## WHAT IS NEEDED
Set it all down exactly, every record and every line.

## RECORDS SUPPLIED
■ ■ ■ ■ ■

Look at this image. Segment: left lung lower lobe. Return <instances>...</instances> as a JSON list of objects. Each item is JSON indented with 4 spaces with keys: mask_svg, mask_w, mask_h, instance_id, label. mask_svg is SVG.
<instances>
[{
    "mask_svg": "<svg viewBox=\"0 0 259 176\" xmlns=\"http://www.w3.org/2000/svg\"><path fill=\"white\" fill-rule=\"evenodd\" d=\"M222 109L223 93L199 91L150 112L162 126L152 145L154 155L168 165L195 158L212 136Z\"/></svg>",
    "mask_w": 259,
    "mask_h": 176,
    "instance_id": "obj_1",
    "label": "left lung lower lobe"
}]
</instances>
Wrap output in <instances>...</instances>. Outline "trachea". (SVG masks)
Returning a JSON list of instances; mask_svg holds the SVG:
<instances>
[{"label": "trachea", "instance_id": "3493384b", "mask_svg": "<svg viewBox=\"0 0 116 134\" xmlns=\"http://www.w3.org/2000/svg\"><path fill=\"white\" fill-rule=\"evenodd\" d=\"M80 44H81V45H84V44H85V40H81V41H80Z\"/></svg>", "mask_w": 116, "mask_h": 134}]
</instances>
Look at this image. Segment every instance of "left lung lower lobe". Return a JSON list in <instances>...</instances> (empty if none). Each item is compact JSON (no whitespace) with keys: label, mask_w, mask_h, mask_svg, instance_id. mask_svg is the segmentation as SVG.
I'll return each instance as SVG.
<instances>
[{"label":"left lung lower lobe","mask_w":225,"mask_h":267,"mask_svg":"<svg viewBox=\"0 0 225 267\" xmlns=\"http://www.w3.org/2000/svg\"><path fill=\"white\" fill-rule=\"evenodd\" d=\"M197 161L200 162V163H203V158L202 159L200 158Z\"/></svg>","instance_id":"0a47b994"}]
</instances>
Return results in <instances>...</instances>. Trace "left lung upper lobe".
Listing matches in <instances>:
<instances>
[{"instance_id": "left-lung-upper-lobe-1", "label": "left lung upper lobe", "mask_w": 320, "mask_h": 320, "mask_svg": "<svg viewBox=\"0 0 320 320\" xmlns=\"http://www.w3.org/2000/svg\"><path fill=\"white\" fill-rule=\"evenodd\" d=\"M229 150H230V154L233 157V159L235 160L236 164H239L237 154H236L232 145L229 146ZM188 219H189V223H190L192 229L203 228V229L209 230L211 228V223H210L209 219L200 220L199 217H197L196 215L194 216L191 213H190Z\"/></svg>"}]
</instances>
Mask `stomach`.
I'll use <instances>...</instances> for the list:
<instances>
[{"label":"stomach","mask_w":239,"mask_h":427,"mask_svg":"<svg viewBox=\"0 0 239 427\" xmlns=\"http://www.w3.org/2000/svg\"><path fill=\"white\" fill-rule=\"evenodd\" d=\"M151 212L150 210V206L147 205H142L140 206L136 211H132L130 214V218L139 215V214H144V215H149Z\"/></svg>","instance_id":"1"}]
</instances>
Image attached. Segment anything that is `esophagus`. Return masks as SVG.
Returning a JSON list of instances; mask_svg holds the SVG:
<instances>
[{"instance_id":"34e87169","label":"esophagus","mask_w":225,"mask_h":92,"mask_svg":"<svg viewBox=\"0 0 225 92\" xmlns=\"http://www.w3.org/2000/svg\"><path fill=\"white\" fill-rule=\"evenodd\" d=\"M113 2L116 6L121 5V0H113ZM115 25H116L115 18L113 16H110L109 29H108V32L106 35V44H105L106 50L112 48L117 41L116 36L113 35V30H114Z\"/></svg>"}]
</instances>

■ ■ ■ ■ ■

## RESULT BELOW
Look at this image. Segment: left lung lower lobe. Return <instances>...</instances> as a JSON list of objects. Each item is JSON indented with 4 spaces with keys: mask_svg, mask_w, mask_h, instance_id, label. mask_svg is SVG.
<instances>
[{
    "mask_svg": "<svg viewBox=\"0 0 259 176\" xmlns=\"http://www.w3.org/2000/svg\"><path fill=\"white\" fill-rule=\"evenodd\" d=\"M222 109L223 93L199 91L150 112L162 126L152 145L154 155L168 165L195 158L212 136Z\"/></svg>",
    "mask_w": 259,
    "mask_h": 176,
    "instance_id": "obj_1",
    "label": "left lung lower lobe"
}]
</instances>
Wrap output in <instances>...</instances>. Outline "trachea". (SVG masks)
Returning a JSON list of instances; mask_svg holds the SVG:
<instances>
[{"label": "trachea", "instance_id": "3493384b", "mask_svg": "<svg viewBox=\"0 0 116 134\" xmlns=\"http://www.w3.org/2000/svg\"><path fill=\"white\" fill-rule=\"evenodd\" d=\"M80 44H81V45H84V44H85V40H81V41H80Z\"/></svg>", "mask_w": 116, "mask_h": 134}]
</instances>
Look at this image. Segment every instance of "left lung lower lobe". Return a JSON list in <instances>...</instances> (empty if none). Each item is compact JSON (no whitespace) with keys: label, mask_w, mask_h, mask_svg, instance_id. mask_svg is the segmentation as SVG.
I'll return each instance as SVG.
<instances>
[{"label":"left lung lower lobe","mask_w":225,"mask_h":267,"mask_svg":"<svg viewBox=\"0 0 225 267\" xmlns=\"http://www.w3.org/2000/svg\"><path fill=\"white\" fill-rule=\"evenodd\" d=\"M197 161L200 162V163H203V158L202 159L200 158Z\"/></svg>","instance_id":"0a47b994"}]
</instances>
Return results in <instances>...</instances>. Trace "left lung upper lobe".
Listing matches in <instances>:
<instances>
[{"instance_id": "left-lung-upper-lobe-1", "label": "left lung upper lobe", "mask_w": 320, "mask_h": 320, "mask_svg": "<svg viewBox=\"0 0 320 320\" xmlns=\"http://www.w3.org/2000/svg\"><path fill=\"white\" fill-rule=\"evenodd\" d=\"M229 150H230V154L233 157V159L235 160L236 164H239L237 154H236L232 145L229 146ZM188 219H189V223H190L192 229L203 228V229L209 230L211 228V223H210L209 219L200 220L199 217H197L196 215L194 216L191 213H190Z\"/></svg>"}]
</instances>
Mask `stomach`.
I'll use <instances>...</instances> for the list:
<instances>
[{"label":"stomach","mask_w":239,"mask_h":427,"mask_svg":"<svg viewBox=\"0 0 239 427\" xmlns=\"http://www.w3.org/2000/svg\"><path fill=\"white\" fill-rule=\"evenodd\" d=\"M151 212L150 210V206L147 205H142L140 206L136 211H132L130 214V218L139 215V214H144V215H149Z\"/></svg>","instance_id":"1"}]
</instances>
Image attached. Segment anything that is `esophagus`. Return masks as SVG.
Returning a JSON list of instances; mask_svg holds the SVG:
<instances>
[{"instance_id":"34e87169","label":"esophagus","mask_w":225,"mask_h":92,"mask_svg":"<svg viewBox=\"0 0 225 92\" xmlns=\"http://www.w3.org/2000/svg\"><path fill=\"white\" fill-rule=\"evenodd\" d=\"M113 2L116 6L121 5V0H113ZM115 25H116L115 18L113 16H110L109 29H108V32L106 35V44H105L106 50L112 48L117 41L116 36L113 35V30H114Z\"/></svg>"}]
</instances>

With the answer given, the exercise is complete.